─── GIVEN ENTRIES ───

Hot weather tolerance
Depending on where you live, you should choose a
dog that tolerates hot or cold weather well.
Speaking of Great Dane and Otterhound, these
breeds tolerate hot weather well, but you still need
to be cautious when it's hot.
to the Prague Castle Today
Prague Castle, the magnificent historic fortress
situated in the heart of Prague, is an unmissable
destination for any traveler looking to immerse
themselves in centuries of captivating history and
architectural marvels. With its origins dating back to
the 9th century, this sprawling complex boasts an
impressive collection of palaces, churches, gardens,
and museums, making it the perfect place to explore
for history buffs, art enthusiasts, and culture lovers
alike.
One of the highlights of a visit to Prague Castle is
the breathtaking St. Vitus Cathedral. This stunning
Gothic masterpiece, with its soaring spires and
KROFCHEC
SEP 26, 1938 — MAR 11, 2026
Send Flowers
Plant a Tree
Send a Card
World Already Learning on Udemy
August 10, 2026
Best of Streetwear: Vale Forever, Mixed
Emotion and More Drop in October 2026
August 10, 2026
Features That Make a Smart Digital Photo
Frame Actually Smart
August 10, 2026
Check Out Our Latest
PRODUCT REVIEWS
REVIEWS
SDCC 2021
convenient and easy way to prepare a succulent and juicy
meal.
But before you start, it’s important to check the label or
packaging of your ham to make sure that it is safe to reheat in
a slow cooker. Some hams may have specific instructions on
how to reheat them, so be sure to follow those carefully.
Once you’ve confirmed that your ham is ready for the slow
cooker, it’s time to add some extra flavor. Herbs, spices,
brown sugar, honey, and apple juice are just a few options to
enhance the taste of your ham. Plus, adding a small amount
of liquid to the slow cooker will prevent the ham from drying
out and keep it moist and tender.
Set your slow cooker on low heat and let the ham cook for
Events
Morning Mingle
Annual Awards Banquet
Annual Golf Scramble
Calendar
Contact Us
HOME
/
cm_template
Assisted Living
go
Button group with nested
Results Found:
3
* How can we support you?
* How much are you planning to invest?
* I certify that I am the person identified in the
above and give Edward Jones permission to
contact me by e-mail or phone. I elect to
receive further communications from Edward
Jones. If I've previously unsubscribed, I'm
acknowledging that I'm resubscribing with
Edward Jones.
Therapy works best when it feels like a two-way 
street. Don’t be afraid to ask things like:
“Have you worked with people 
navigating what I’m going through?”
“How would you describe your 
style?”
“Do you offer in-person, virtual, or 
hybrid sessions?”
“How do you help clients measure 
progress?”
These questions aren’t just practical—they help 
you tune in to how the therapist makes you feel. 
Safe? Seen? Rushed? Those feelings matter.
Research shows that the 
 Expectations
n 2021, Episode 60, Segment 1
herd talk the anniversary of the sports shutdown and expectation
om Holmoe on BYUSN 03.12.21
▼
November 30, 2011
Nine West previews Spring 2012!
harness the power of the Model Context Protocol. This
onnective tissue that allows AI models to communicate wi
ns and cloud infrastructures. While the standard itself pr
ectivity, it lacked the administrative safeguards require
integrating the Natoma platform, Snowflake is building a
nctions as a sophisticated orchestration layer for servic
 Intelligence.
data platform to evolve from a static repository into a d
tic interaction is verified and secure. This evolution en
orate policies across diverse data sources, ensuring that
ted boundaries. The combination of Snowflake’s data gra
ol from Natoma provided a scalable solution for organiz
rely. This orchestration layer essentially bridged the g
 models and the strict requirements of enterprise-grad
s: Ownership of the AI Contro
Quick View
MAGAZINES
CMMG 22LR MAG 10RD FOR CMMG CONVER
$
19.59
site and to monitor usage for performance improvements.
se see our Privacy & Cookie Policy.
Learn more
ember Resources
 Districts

───

(WHAT THE EXERCISE ASKS): Reproduce exactly, and with no other material, the lines between those holding "above and give Edward Jones permission to" and "street. Don’t be", inclusive.

(RESPONSE):
above and give Edward Jones permission to
contact me by e-mail or phone. I elect to
receive further communications from Edward
Jones. If I've previously unsubscribed, I'm
acknowledging that I'm resubscribing with
Edward Jones.
Therapy works best when it feels like a two-way 
street. Don’t be afraid to ask things like:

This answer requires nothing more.